In June 2019, the inevitable happened. I found myself on the wrong side of an office dispute with a snowflake coworker. Before it fully hit me at how quickly a bad work environment can turn outright hostile, I quit. This time, with the beginning of my own business hanging out in the ether, I took the plunge and started devoting myself full-time to my business.
Finally, I made the correct choice. No more looking to an education system that doesn’t suit me. No more working hard to get someone else promoted.
I don’t have any excuses now. More importantly, my GF is very supportive. I might as well go for it.
(Re)developing a Success Mindset
Years of being a cubicle zombie took a toll on my mindset. Rather than focusing on being productive, I focused on not screwing up. Government management philosophy holds that under-performing is better than making mistakes, so, over time my mindset shifted accordingly.
It doesn’t take a genius to realize that by focusing on not making mistakes, we severely limit our chance at success. Mistakes are going to happen. That’s how we learn and get better. That’s how we achieve.
I need to refocus my mindset from avoiding failure to finding success.
My first step to developing a success mindset is getting back to proactive thinking. I create my world. The world isn’t something that happens to me. I have the power to change it.
“He who has a why to live for can bear almost any how.”
– Friedrich Nietzsche
As I type this post, it occurs to me that the most important part of my journey is to know my why. Why am I doing this? What do I hope to accomplish? Money is an easy answer, and, while money does not buy happiness, it sure as hell makes finding happiness easier. But money is not the reason. Money is merely a means to an end.
It’s freedom. Working for yourself in order to chase freedom is almost cliché these days, but it really is a powerful motivator for someone like me.
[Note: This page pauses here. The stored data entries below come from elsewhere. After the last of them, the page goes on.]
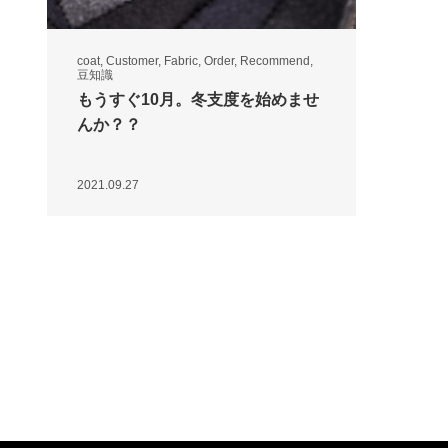
coat
,
Customer
,
Fabric
,
Order
,
Recommend
,
豆知識
もうすぐ10月。冬支度を始めませ
んか？？
2021.09.27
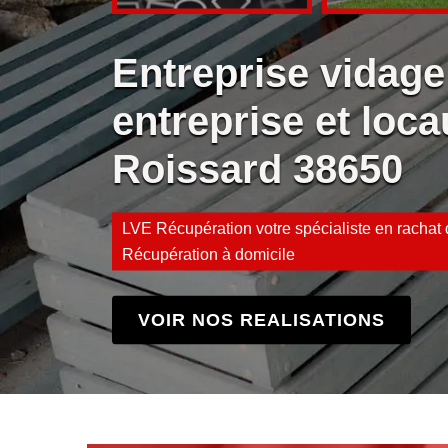
Entreprise vidage
entreprise et loca
Roissard 38650
LVE Récupération votre spécialiste en rachat d
Récupération à domicile
VOIR NOS REALISATIONS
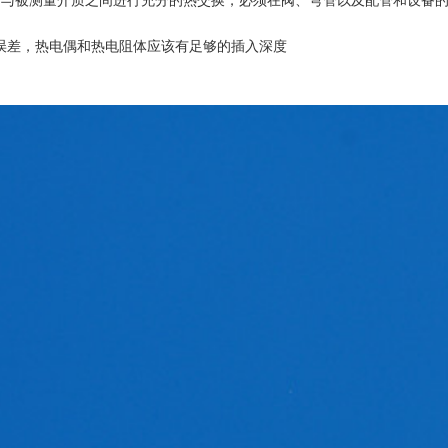
量端与被测量介质之间进行充分的热交换，必须在阀、弯管以及配管和设备
误差，热电偶和热电阻体应该有足够的插入深度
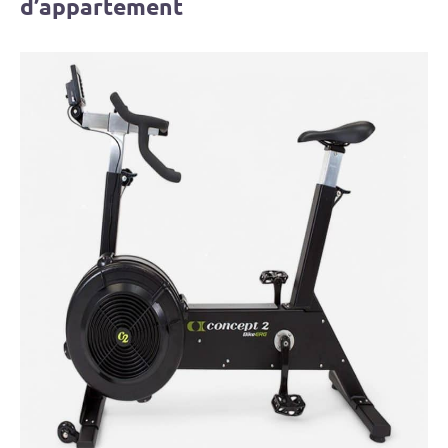
d’appartement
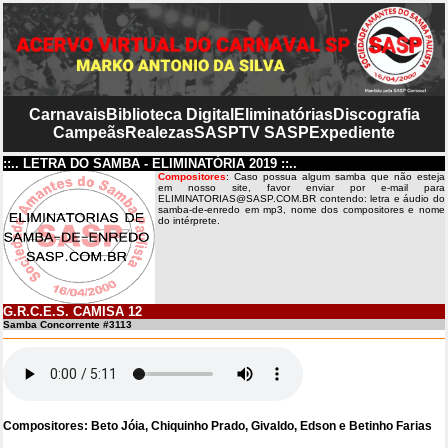
Carnavais
Biblioteca Digital
Eliminatórias
Discografia
Campeãs
Realezas
SASP
TV SASP
Expediente
::.. LETRA DO SAMBA - ELIMINATÓRIA 2019 ::..
Compositores
: Caso possua algum samba que não esteja
em nosso site, favor enviar por e-mail para
ELIMINATORIAS@SASP.COM.BR contendo: letra e áudio do
samba-de-enredo em mp3, nome dos compositores e nome
do intérprete.
G.R.C.E.S. CAMISA 12
Samba Concorrente #3113
Compositores: Beto Jóia, Chiquinho Prado, Givaldo, Edson e Betinho Farias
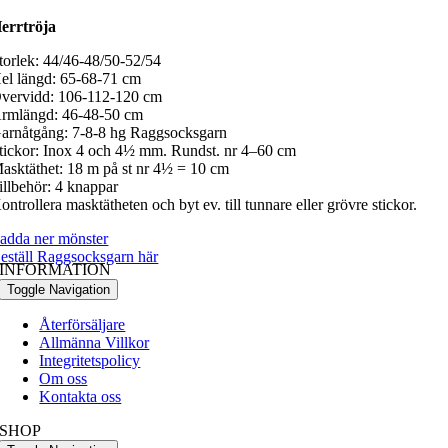
errtröja
torlek: 44/46-48/50-52/54
el längd: 65-68-71 cm
vervidd: 106-112-120 cm
rmlängd: 46-48-50 cm
arnåtgång: 7-8-8 hg Raggsocksgarn
tickor: Inox 4 och 4½ mm. Rundst. nr 4–60 cm
asktäthet: 18 m på st nr 4½ = 10 cm
illbehör: 4 knappar
ontrollera masktätheten och byt ev. till tunnare eller grövre stickor.
adda ner mönster
eställ Raggsocksgarn här
INFORMATION
Toggle Navigation
Återförsäljare
Allmänna Villkor
Integritetspolicy
Om oss
Kontakta oss
SHOP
Freedom, for me, is the new definition of happiness. I never jumped out of bed in the morning eager to go to work. When I wake up in the morning, I journal about what I’m excited about for the day. Before, my journal never included anything that had to do with work. Now, my morning journal almost always includes something about my new work.
Strength and Reason
I don’t have any delusions that maintaining a blog is easy. I welcome the challenge. In fact, one reason I’m blogging is to push myself out of my comfort zone. My difficulties as a cubicle zombie never came from an aversion to hard work or taking on challenges, but rather came from inane policies that made my work harder than it should’ve been.
Strength and Reason is my freedom. I can make of this blog what I want. My schedule is mine and I can publish what I want. And, of course, freedom also means that I have to be accountable for every decision I make, the way it should be. So, all inane work policies are on me.
Time to Crush It!
I have an incredible opportunity to reinvent myself. I can finally follow my path instead of one that only leads to a cheap gold watch and a kick in the ass when I’m deemed too old to contribute.
Going it on my own is daunting and lonely. But there is no price that I can put on the freedom that it offers.
I’m in control. My success depends wholly on me and no one else. It’s a new world thanks to the Internet. Opportunity abounds. Time to go big and own the world.